Exercise goal:
Go over the entries below line by line, copying each one that contains the word "input".

Records provided:
╔══

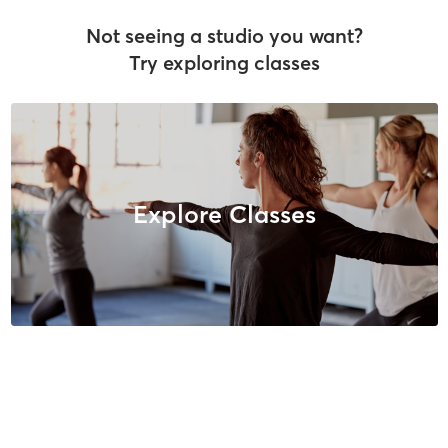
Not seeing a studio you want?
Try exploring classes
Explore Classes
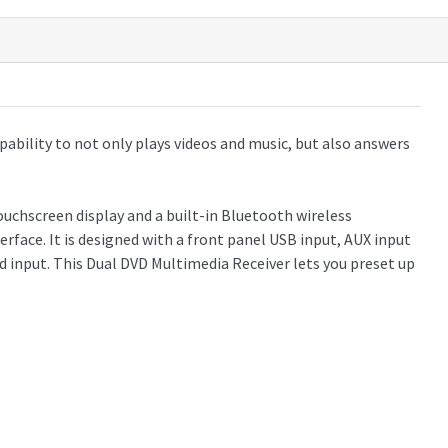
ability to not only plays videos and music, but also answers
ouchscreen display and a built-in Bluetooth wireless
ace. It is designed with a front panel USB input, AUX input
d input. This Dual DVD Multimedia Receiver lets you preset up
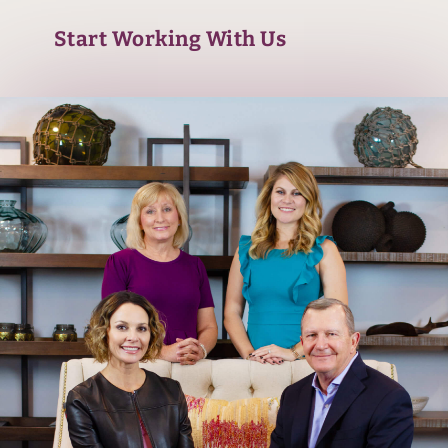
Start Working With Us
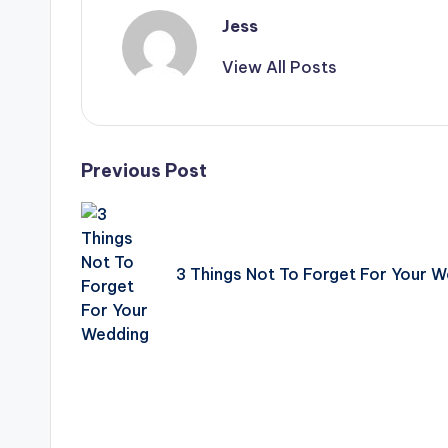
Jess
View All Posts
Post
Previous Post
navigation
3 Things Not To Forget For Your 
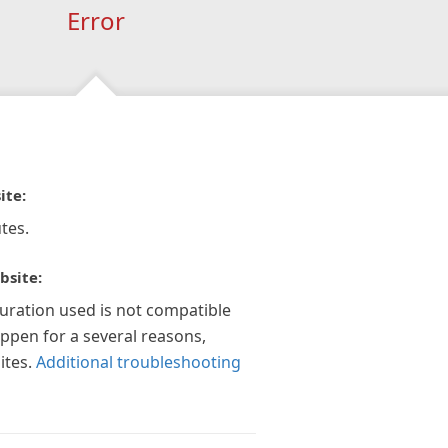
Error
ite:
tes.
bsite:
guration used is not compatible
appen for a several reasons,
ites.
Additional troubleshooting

╚══

Exercise result:
ace. It is designed with a front panel USB input, AUX input
d input. This Dual DVD Multimedia Receiver lets you preset up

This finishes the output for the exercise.